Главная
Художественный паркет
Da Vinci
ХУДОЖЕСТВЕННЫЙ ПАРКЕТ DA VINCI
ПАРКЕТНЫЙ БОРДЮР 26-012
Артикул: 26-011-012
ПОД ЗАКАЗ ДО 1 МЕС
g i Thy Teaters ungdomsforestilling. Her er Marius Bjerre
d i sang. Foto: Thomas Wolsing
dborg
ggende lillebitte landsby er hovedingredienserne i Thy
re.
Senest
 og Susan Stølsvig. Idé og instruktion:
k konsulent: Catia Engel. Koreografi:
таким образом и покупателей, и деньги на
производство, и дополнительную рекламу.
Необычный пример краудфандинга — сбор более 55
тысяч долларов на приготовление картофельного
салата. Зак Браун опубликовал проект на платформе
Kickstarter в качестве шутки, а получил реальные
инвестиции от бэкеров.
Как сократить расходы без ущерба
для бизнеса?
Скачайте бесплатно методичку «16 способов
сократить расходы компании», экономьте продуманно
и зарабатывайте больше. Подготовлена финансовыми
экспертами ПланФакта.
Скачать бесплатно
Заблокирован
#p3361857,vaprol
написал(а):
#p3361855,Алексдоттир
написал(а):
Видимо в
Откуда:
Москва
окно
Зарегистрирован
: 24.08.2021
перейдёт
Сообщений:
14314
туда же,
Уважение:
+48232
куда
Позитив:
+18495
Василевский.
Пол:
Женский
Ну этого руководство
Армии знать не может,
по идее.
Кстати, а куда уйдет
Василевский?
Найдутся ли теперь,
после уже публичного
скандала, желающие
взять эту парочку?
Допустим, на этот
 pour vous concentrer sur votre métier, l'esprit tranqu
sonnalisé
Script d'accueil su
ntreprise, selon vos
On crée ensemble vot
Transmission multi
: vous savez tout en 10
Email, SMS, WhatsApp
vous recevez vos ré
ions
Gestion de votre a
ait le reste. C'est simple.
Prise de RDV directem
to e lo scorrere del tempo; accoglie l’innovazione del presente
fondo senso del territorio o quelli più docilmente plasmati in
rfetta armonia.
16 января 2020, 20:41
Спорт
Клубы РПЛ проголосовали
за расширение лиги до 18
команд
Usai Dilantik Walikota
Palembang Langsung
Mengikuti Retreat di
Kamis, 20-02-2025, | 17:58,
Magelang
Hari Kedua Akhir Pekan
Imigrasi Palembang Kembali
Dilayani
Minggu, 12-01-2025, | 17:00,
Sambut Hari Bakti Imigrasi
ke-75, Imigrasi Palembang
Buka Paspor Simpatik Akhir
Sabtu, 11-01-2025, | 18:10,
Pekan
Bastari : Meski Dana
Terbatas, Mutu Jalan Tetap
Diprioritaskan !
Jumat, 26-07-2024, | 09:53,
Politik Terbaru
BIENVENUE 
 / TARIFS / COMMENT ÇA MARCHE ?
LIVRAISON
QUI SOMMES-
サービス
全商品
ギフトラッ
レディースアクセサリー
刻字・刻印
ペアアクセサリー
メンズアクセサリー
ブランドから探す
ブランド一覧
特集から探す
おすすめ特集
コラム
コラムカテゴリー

#### [WHAT IS EXPECTED]
Out of the data above, set down the lines from the one with "Transmission multi" to the one with "Hari Kedua Akhir Pekan", both included, exactly as written and with no additions.

#### [SOLVED PROBLEM]
Transmission multi
: vous savez tout en 10
Email, SMS, WhatsApp
vous recevez vos ré
ions
Gestion de votre a
ait le reste. C'est simple.
Prise de RDV directem
to e lo scorrere del tempo; accoglie l’innovazione del presente
fondo senso del territorio o quelli più docilmente plasmati in
rfetta armonia.
16 января 2020, 20:41
Спорт
Клубы РПЛ проголосовали
за расширение лиги до 18
команд
Usai Dilantik Walikota
Palembang Langsung
Mengikuti Retreat di
Kamis, 20-02-2025, | 17:58,
Magelang
Hari Kedua Akhir Pekan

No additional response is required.